Four- or six-week-old, db/+, and db/db male mice were treated with an EP3 antagonist daily for two weeks. Pancreata were analyzed for α-cell and β-cell proliferation and β-cell mass. Islets were isolated for transcriptomic analysis. Selected gene expression changes were validated by immunolabeling of the pancreatic tissue sections.

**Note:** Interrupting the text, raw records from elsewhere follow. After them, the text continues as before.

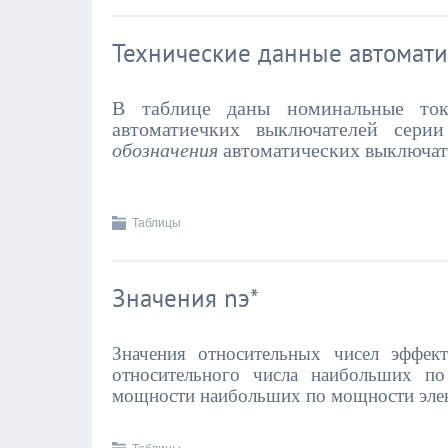
Технические данные автомат
В таблице даны номинальные т
автоматиечких выключателей сер
обозначения
автоматических выключат
Таблицы
Значения nэ*
Значения относительных чисел эффект
относительного числа наибольших п
мощности наибольших по мощности эле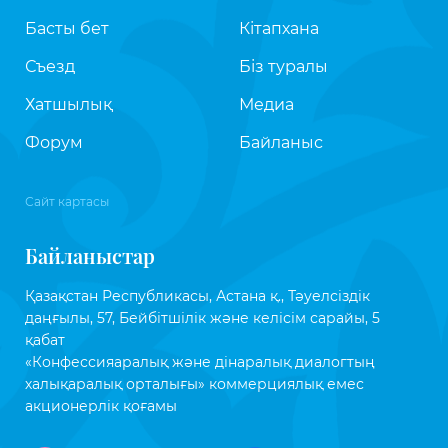
Басты бет
Кітапхана
Съезд
Біз туралы
Хатшылық
Медиа
Форум
Байланыс
Сайт картасы
Байланыстар
Қазақстан Республикасы, Астана қ., Тәуелсіздік
даңғылы, 57, Бейбітшілік және келісім сарайы, 5
қабат
«Конфессияаралық және дінаралық диалогтың
халықаралық орталығы» коммерциялық емес
акционерлік қоғамы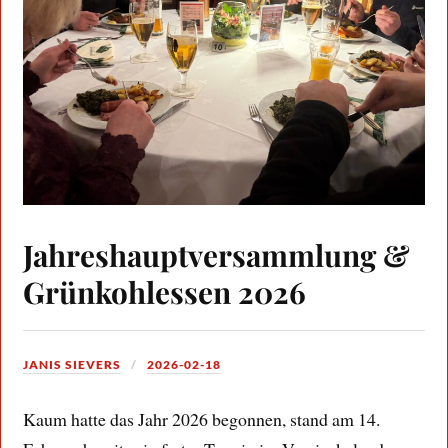
Jahreshauptversammlung &
Grünkohlessen 2026
JANIS SIEVERS
2026-02-18
Kaum hatte das Jahr 2026 begonnen, stand am 14.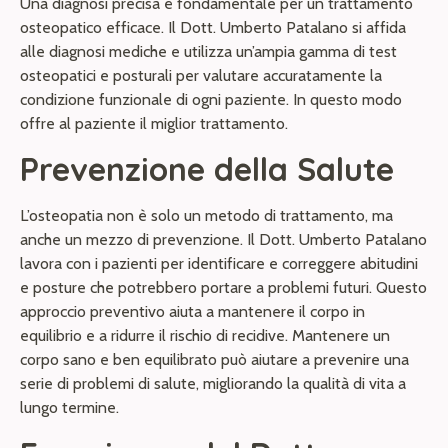
Una diagnosi precisa è fondamentale per un trattamento
osteopatico efficace. Il Dott. Umberto Patalano si affida
alle diagnosi mediche e utilizza un’ampia gamma di test
osteopatici e posturali per valutare accuratamente la
condizione funzionale di ogni paziente. In questo modo
offre al paziente il miglior trattamento.
Prevenzione della Salute
L’osteopatia non è solo un metodo di trattamento, ma
anche un mezzo di prevenzione. Il Dott. Umberto Patalano
lavora con i pazienti per identificare e correggere abitudini
e posture che potrebbero portare a problemi futuri. Questo
approccio preventivo aiuta a mantenere il corpo in
equilibrio e a ridurre il rischio di recidive. Mantenere un
corpo sano e ben equilibrato può aiutare a prevenire una
serie di problemi di salute, migliorando la qualità di vita a
lungo termine.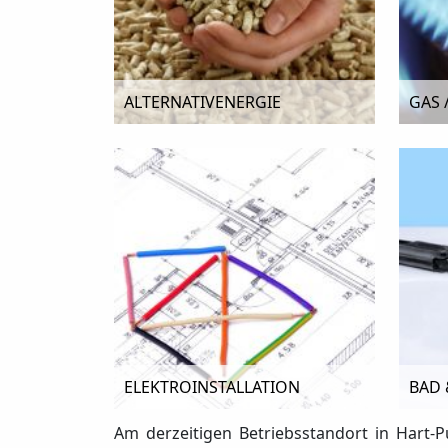
ALTERNATIVENERGIE
GAS 
ELEKTROINSTALLATION
BAD 
Am derzeitigen Betriebsstandort in Hart-P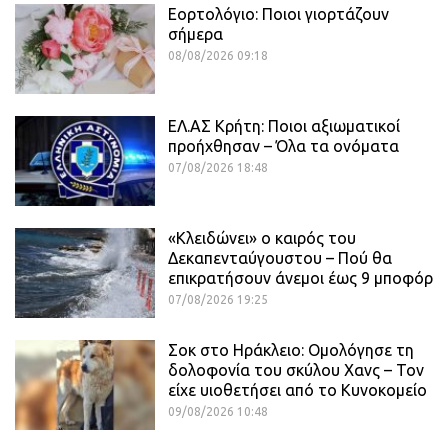
Εορτολόγιο: Ποιοι γιορτάζουν
σήμερα
08/08/2026 09:18
ΕΛ.ΑΣ Κρήτη: Ποιοι αξιωματικοί
προήχθησαν – Όλα τα ονόματα
07/08/2026 18:48
«Κλειδώνει» ο καιρός του
Δεκαπενταύγουστου – Πού θα
επικρατήσουν άνεμοι έως 9 μποφόρ
07/08/2026 19:25
Σοκ στο Ηράκλειο: Ομολόγησε τη
δολοφονία του σκύλου Χανς – Τον
είχε υιοθετήσει από το Κυνοκομείο
09/08/2026 10:48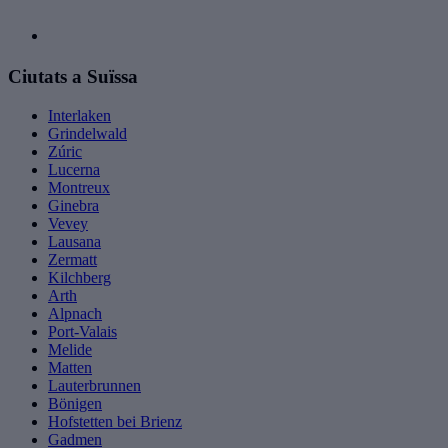
Ciutats a Suïssa
Interlaken
Grindelwald
Zúric
Lucerna
Montreux
Ginebra
Vevey
Lausana
Zermatt
Kilchberg
Arth
Alpnach
Port-Valais
Melide
Matten
Lauterbrunnen
Bönigen
Hofstetten bei Brienz
Gadmen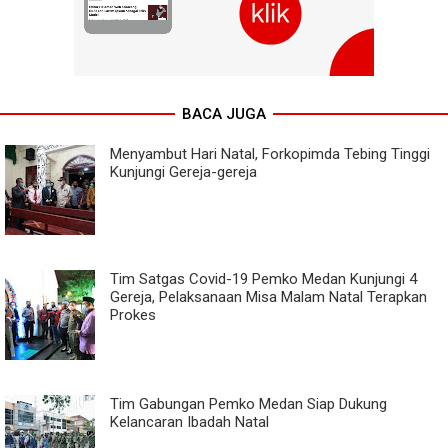
BACA JUGA
Menyambut Hari Natal, Forkopimda Tebing Tinggi
Kunjungi Gereja-gereja
Tim Satgas Covid-19 Pemko Medan Kunjungi 4
Gereja, Pelaksanaan Misa Malam Natal Terapkan
Prokes
Tim Gabungan Pemko Medan Siap Dukung
Kelancaran Ibadah Natal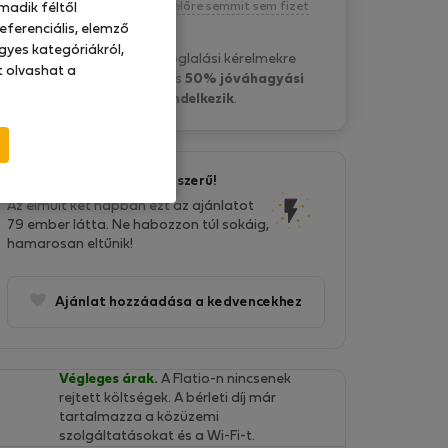
Kötelezettség nélkül, egyelőre semmit sem fizet
madik féltől
eferenciális, elemző
gyes kategóriákról,
Ludi G. általában a foglalási kérelmekre
at olvashat a
17 óra belül válaszol
és
50% jóváhagyási
aránnyal rendelkezik
.
Ez az ajánlat nagyon népszerű!
Az elmúlt két napban ezt az ajánlatot
79 ember látta. Ne habozzon túl sokáig,
hamarosan eltűnik!
Ajánlat hozzáadása a kedvencekhez
Végleges árak.
A Flatio-n nincsenek
rejtett költségek. A bérleti díj már
tartalmazza a közüzemi
szolgáltatásokat és a Wi-Fi-t.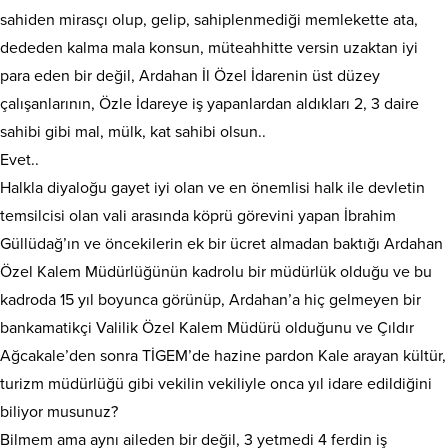
sahiden mirasçı olup, gelip, sahiplenmediği memlekette ata,
dededen kalma mala konsun, müteahhitte versin uzaktan iyi
para eden bir değil, Ardahan İl Özel İdarenin üst düzey
çalışanlarının, Özle İdareye iş yapanlardan aldıkları 2, 3 daire
sahibi gibi mal, mülk, kat sahibi olsun..
Evet..
Halkla diyaloğu gayet iyi olan ve en önemlisi halk ile devletin
temsilcisi olan vali arasında köprü görevini yapan İbrahim
Güllüdağ’ın ve öncekilerin ek bir ücret almadan baktığı Ardahan
Özel Kalem Müdürlüğünün kadrolu bir müdürlük olduğu ve bu
kadroda 15 yıl boyunca görünüp, Ardahan’a hiç gelmeyen bir
bankamatikçi Valilik Özel Kalem Müdürü olduğunu ve Çıldır
Ağcakale’den sonra TİGEM’de hazine pardon Kale arayan kültür,
turizm müdürlüğü gibi vekilin vekiliyle onca yıl idare edildiğini
biliyor musunuz?
Bilmem ama aynı aileden bir değil, 3 yetmedi 4 ferdin iş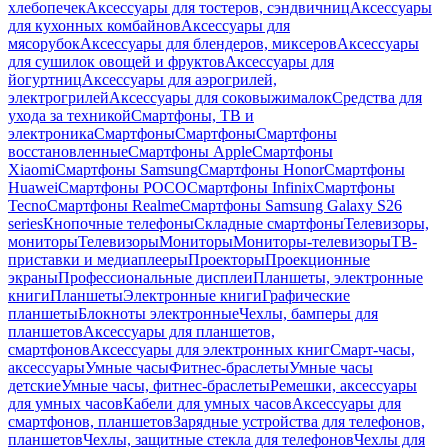
хлебопечек
Аксессуары для тостеров, сэндвичниц
Аксессуары
для кухонных комбайнов
Аксессуары для
мясорубок
Аксессуары для блендеров, миксеров
Аксессуары
для сушилок овощей и фруктов
Аксессуары для
йогуртниц
Аксессуары для аэрогрилей,
электрогрилей
Аксессуары для соковыжималок
Средства для
ухода за техникой
Смартфоны, ТВ и
электроника
Смартфоны
Смартфоны
Смартфоны
восстановленные
Смартфоны Apple
Смартфоны
Xiaomi
Смартфоны Samsung
Смартфоны Honor
Смартфоны
Huawei
Смартфоны POCO
Смартфоны Infinix
Смартфоны
Tecno
Смартфоны Realme
Смартфоны Samsung Galaxy S26
series
Кнопочные телефоны
Складные смартфоны
Телевизоры,
мониторы
Телевизоры
Мониторы
Мониторы-телевизоры
ТВ-
приставки и медиаплееры
Проекторы
Проекционные
экраны
Профессиональные дисплеи
Планшеты, электронные
книги
Планшеты
Электронные книги
Графические
планшеты
Блокноты электронные
Чехлы, бамперы для
планшетов
Аксессуары для планшетов,
смартфонов
Аксессуары для электронных книг
Смарт-часы,
аксессуары
Умные часы
Фитнес-браслеты
Умные часы
детские
Умные часы, фитнес-браслеты
Ремешки, аксессуары
для умных часов
Кабели для умных часов
Аксессуары для
смартфонов, планшетов
Зарядные устройства для телефонов,
планшетов
Чехлы, защитные стекла для телефонов
Чехлы для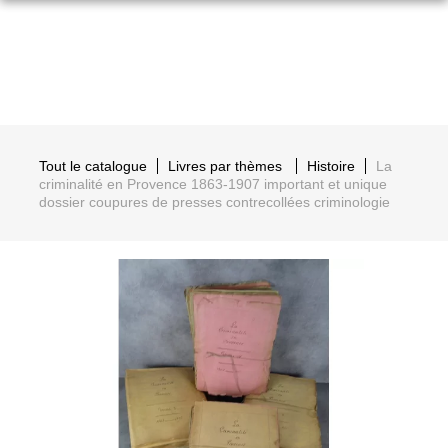
Tout le catalogue
Livres par thèmes
Histoire
La
criminalité en Provence 1863-1907 important et unique
dossier coupures de presses contrecollées criminologie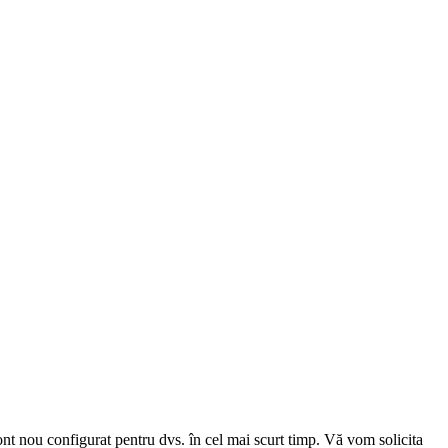
cont nou configurat pentru dvs. în cel mai scurt timp. Vă vom solicita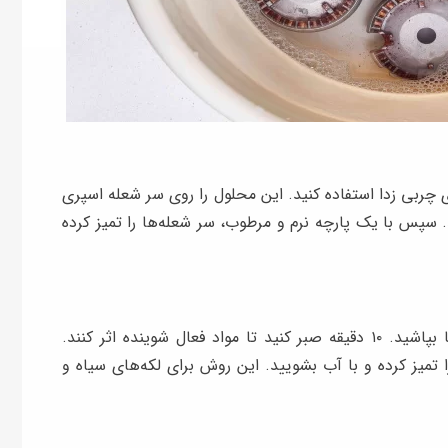
ربی ‌زدا استفاده کنید. این محلول را روی سر شعله اسپری
وی آن باقی بماند. سپس با یک پارچه نرم و مرطوب، سر شعله‌ها را تمیز کرده
ابتدا مقداری پودر لباسشویی را مستقیم روی شعله‌ها بپاشید. ۱۰ دقیقه صبر کنید تا مواد فعال شوینده اثر کنند.
میز کرده و با آب بشویید. این روش برای لکه‌های سیاه و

EP3 blockade increased β-cell mass in db/db mice through enhanced β-cell proliferation. Importantly, there were no effects on α-cell proliferation. EP3 blockade reversed the changes in islet gene expression associated with the db/db phenotype and restored the islet architecture. Expression of the GLP-1 receptor was slightly increased by EP3 antagonist treatment in db/db mice. In addition, the transcription factor nuclear factor E2-related factor 2 (Nrf2) and downstream targets were increased in islets from db/db mice in response to treatment with an EP3 antagonist. The markers of oxidative stress were decreased.
Systemic blockade of EP3 in vivo in db/db mice increase beta-cell proliferation and mass.
EP3 blockade has no effect on alpha-cell proliferation.
EP3 blockade restores islet architecture and beta-cell identity genes in db/db mice.
Beta cell GLP-1 receptor expression is increased by EP3 blockade.
EP3 blockade activates the Nrf2 anti-oxidant pathway.